*** Block opens ***
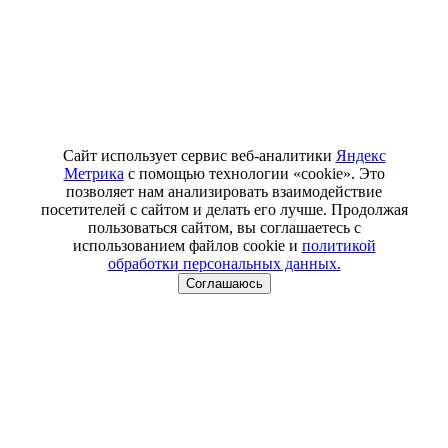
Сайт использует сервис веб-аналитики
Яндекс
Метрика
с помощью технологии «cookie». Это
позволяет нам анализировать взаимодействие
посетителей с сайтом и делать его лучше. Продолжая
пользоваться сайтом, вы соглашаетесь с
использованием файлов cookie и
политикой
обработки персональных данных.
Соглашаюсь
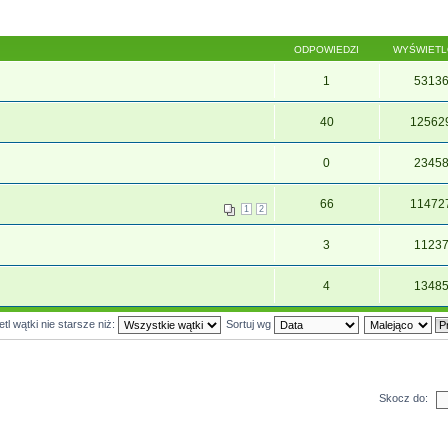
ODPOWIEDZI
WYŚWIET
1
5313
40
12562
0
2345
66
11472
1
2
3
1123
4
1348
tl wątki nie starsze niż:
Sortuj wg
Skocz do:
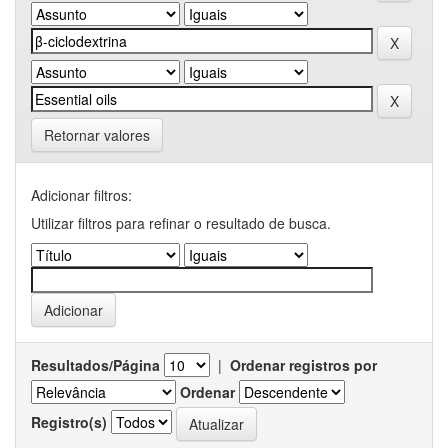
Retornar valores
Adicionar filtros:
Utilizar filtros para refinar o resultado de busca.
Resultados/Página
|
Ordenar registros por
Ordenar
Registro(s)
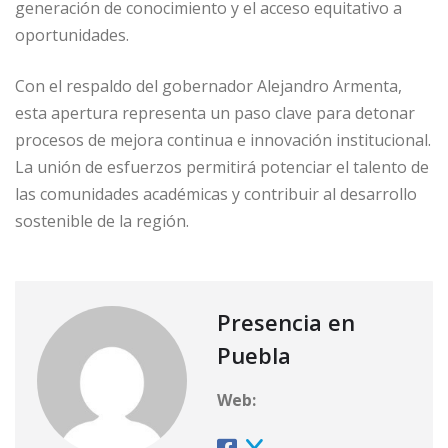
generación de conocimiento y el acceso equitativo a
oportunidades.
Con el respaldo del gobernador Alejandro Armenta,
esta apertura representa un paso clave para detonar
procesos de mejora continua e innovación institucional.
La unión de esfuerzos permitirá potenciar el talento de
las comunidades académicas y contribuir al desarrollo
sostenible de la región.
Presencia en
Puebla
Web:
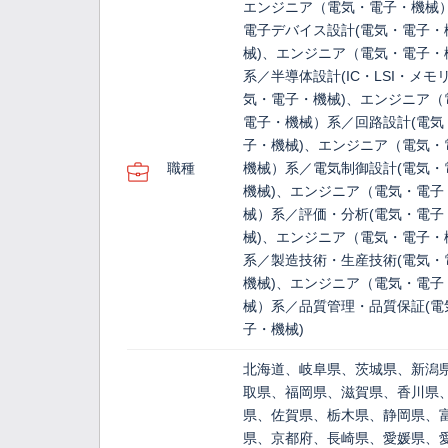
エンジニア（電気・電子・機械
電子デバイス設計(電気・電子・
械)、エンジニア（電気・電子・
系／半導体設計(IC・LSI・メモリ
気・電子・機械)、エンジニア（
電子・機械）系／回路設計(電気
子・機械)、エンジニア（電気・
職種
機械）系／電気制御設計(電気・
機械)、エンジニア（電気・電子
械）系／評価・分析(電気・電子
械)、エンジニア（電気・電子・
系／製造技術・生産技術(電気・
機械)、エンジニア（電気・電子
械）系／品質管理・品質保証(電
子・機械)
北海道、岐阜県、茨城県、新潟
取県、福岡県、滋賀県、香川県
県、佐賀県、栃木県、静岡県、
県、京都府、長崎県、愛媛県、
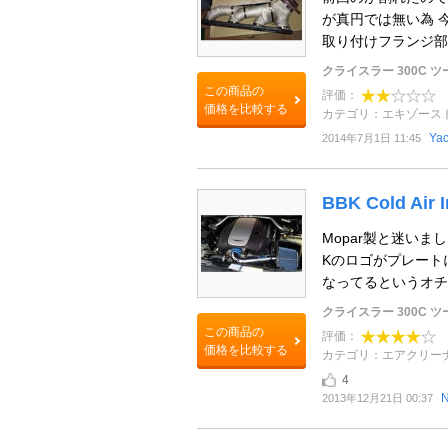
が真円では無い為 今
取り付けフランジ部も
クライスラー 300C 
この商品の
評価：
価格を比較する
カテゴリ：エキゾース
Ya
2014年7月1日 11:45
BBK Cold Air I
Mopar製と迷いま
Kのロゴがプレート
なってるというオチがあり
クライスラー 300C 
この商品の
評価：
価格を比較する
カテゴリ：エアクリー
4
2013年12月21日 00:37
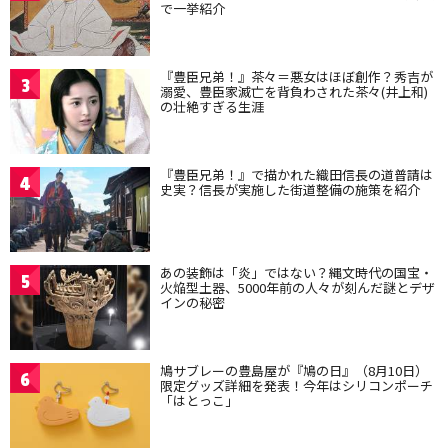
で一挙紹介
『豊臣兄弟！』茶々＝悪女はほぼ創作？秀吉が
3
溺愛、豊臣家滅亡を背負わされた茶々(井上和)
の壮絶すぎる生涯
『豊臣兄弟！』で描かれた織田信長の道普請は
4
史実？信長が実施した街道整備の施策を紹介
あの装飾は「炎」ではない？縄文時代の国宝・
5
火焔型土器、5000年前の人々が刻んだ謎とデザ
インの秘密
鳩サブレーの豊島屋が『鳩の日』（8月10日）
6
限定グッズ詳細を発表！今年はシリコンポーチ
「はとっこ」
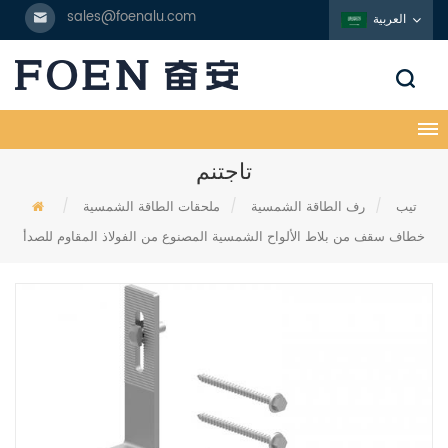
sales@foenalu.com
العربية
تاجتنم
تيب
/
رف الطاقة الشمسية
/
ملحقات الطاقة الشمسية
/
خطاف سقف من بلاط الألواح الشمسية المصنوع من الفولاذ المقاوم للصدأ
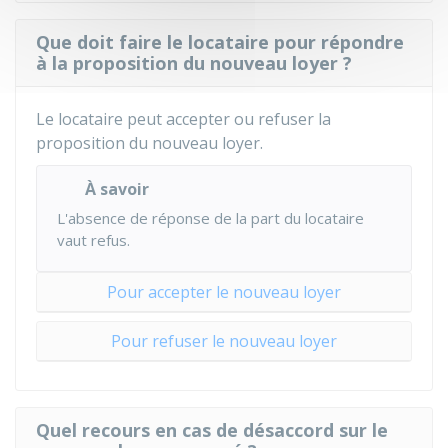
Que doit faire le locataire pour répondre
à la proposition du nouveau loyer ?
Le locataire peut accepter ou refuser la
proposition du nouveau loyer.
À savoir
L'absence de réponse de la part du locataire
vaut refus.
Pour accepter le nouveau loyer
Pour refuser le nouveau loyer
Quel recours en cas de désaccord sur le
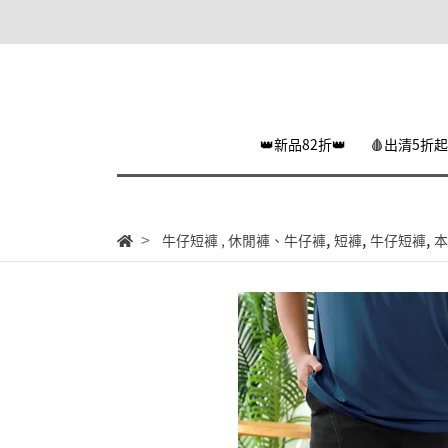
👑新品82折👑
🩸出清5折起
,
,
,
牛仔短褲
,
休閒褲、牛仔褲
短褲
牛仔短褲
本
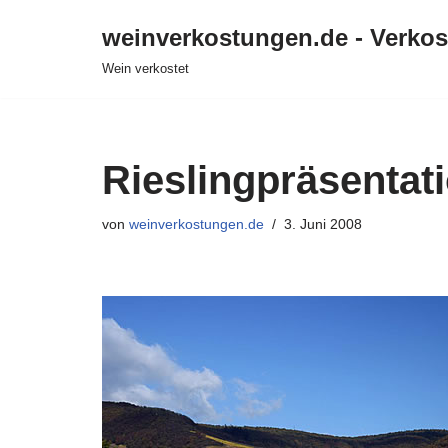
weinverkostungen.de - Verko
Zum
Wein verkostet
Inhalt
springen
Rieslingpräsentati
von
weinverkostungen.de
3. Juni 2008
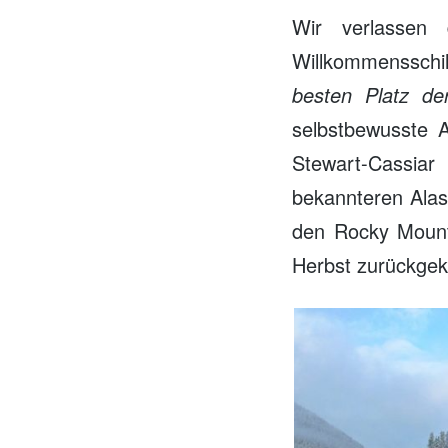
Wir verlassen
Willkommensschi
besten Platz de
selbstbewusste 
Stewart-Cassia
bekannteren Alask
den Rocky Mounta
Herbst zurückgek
*** Block closes ***
== Exercise goal ==
Output the records above character for character, but leave each image out.

== Response ==
Сайт использует сервис веб-аналитики
Яндекс
Метрика
с помощью технологии «cookie». Это
позволяет нам анализировать взаимодействие
посетителей с сайтом и делать его лучше. Продолжая
пользоваться сайтом, вы соглашаетесь с
использованием файлов cookie и
политикой
обработки персональных данных.
Соглашаюсь
ODPOWIEDZI
WYŚWIET
1
5313
40
12562
0
2345
66
11472
1
2
3
1123
4
1348
tl wątki nie starsze niż:
Sortuj wg
Skocz do:
Retornar valores
Adicionar filtros:
Utilizar filtros para refinar o resultado de busca.
Resultados/Página
|
Ordenar registros por
Ordenar
Registro(s)
generación de conocimiento y el acceso equitativo a
oportunidades.
Con el respaldo del gobernador Alejandro Armenta,
esta apertura representa un paso clave para detonar
procesos de mejora continua e innovación institucional.
La unión de esfuerzos permitirá potenciar el talento de
las comunidades académicas y contribuir al desarrollo
sostenible de la región.
Presencia en
Puebla
Web:
エンジニア（電気・電子・機械
電子デバイス設計(電気・電子・
械)、エンジニア（電気・電子・
系／半導体設計(IC・LSI・メモリ
気・電子・機械)、エンジニア（
電子・機械）系／回路設計(電気
子・機械)、エンジニア（電気・
職種
機械）系／電気制御設計(電気・
機械)、エンジニア（電気・電子
械）系／評価・分析(電気・電子
械)、エンジニア（電気・電子・
系／製造技術・生産技術(電気・
機械)、エンジニア（電気・電子
械）系／品質管理・品質保証(電
子・機械)
北海道、岐阜県、茨城県、新潟
取県、福岡県、滋賀県、香川県
県、佐賀県、栃木県、静岡県、
県、京都府、長崎県、愛媛県、
が真円では無い為 今
取り付けフランジ部も
クライスラー 300C 
この商品の
評価：
価格を比較する
カテゴリ：エキゾース
Ya
2014年7月1日 11:45
BBK Cold Air I
Mopar製と迷いま
Kのロゴがプレート
なってるというオチがあり
クライスラー 300C 
この商品の
評価：
価格を比較する
カテゴリ：エアクリー
4
2013年12月21日 00:37
で一挙紹介
『豊臣兄弟！』茶々＝悪女はほぼ創作？秀吉が
3
溺愛、豊臣家滅亡を背負わされた茶々(井上和)
の壮絶すぎる生涯
『豊臣兄弟！』で描かれた織田信長の道普請は
4
史実？信長が実施した街道整備の施策を紹介
あの装飾は「炎」ではない？縄文時代の国宝・
5
火焔型土器、5000年前の人々が刻んだ謎とデザ
インの秘密
鳩サブレーの豊島屋が『鳩の日』（8月10日）
6
限定グッズ詳細を発表！今年はシリコンポーチ
「はとっこ」
sales@foenalu.com
العربية
تاجتنم
تيب
/
رف الطاقة الشمسية
/
ملحقات الطاقة الشمسية
/
خطاف سقف من بلاط الألواح الشمسية المصنوع من الفولاذ المقاوم للصدأ
Que doit faire le locataire pour répondre
à la proposition du nouveau loyer ?
Le locataire peut accepter ou refuser la
proposition du nouveau loyer.
À savoir
L'absence de réponse de la part du locataire
vaut refus.
Pour accepter le nouveau loyer
Pour refuser le nouveau loyer
Quel recours en cas de désaccord sur le
👑新品82折👑
🩸出清5折起
,
,
,
牛仔短褲
,
休閒褲、牛仔褲
短褲
牛仔短褲
本
weinverkostungen.de - Verko
Zum
Wein verkostet
Inhalt
springen
Rieslingpräsentati
von
weinverkostungen.de
3. Juni 2008
Wir verlassen
Willkommensschi
besten Platz de
selbstbewusste 
Stewart-Cassia
bekannteren Alask
den Rocky Mounta
Herbst zurückgek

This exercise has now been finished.